Saturday, January 18, 2025

Researchers Claim AI Lacks Capacity to Capture the Complexities of the Holocaust

Existing AI models don’t capture the full depth and complexity of the Holocaust, offering instead simplified narratives, warns the Landecker Digital Memory Lab at the University of Sussex. Launched in November 2024, the lab aims to secure a sustainable future for Holocaust memory and education in the digital era.

In a recent briefing to the International Holocaust Remembrance Alliance, the lab pointed out the issues with using mainstream AI, like generative AI systems such as ChatGPT and Gemini. These models struggle because they lack accurate, comprehensive data about the Holocaust and don’t include the insights of experts in this field. Victoria Grace Richardson-Walden, the lab’s lead investigator, called on stakeholders in Holocaust memory and education to digitize their data and expertise. Instead of just encouraging visits to museums and memorials, they should develop clear digitization strategies. “Very few have a solid plan,” she noted, referencing archives, museums, and libraries worldwide that only digitize materials for specific exhibitions.

Richardson-Walden also raised concerns about the risks to cultural heritage amid ongoing conflicts, like those in Ukraine and the Middle East. She emphasized that when history gets distorted for political purposes, especially on social media, it loses its nuance.

She criticized generative AI models for not being true “knowledge machines.” They treat words as mere data points, which can obscure less-known facts by focusing on popular narratives. “You can’t condense six years of history affecting countless people into a few bullet points,” she said.

While the lab aims to explore alternatives with tech experts, they acknowledge that training AI on nuanced historical content is challenging. “Cultural elements are tough to code accurately,” Richardson-Walden explained.

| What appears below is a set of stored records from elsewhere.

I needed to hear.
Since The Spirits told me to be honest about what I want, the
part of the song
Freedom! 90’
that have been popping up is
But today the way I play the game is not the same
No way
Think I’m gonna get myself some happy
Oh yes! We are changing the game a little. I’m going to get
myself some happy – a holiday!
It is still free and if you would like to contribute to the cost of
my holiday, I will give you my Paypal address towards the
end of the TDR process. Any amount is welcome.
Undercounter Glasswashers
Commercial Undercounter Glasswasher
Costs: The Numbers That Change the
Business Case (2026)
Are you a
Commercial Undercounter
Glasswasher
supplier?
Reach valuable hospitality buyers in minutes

Furthermore, she highlighted the issue of unreliable data in commercial generative AI, particularly regarding sensitive subjects like genocide. “For AI to work well, Holocaust organizations need to digitize their materials strategically, ensuring correct metadata,” she stated.

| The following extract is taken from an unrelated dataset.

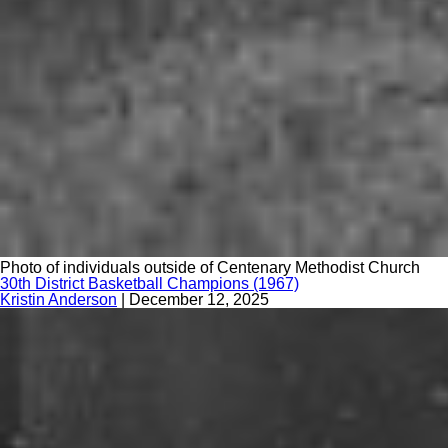
Photo of individuals outside of Centenary Methodist Church
30th District Basketball Champions (1967)
Kristin Anderson
|
December 12, 2025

Self-censorship in many AI models also hinders learning. When asked for Holocaust images, users often face censorship. For instance, DALL-E can only produce very generic images like wreaths or vague representations. Richardson-Walden pointed out that while this censorship aims to prevent misinformation, it inadvertently makes the Holocaust less visible. Developers must strike a balance: protect against false narratives while not restricting education.

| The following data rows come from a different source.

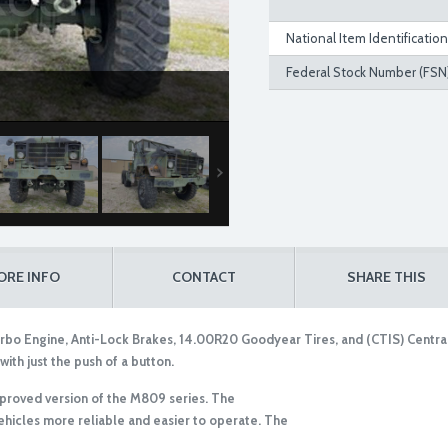
National Item Identificatio
Federal Stock Number (FSN)
ORE INFO
CONTACT
SHARE THIS
bo Engine, Anti-Lock Brakes, 14.00R20 Goodyear Tires, and (CTIS) Central 
with just the push of a button.
mproved version of the M809 series. The
icles more reliable and easier to operate. The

“Dialogue is key,” she said, advocating for discussions between tech companies and organizations involved in Holocaust memory. The Landecker Lab even offers free consulting for tech firms new to this challenging area.

The lab cites the AI model Dimensions in Testimony from the USC Shoah Foundation as an example of effective Holocaust memory digitization. This model blends AI with extensive human oversight, allowing interaction based on survivor testimonies. However, not all memory centers have the resources Landecker does, so focusing on mass digitization is crucial for responsibly informing larger AI systems.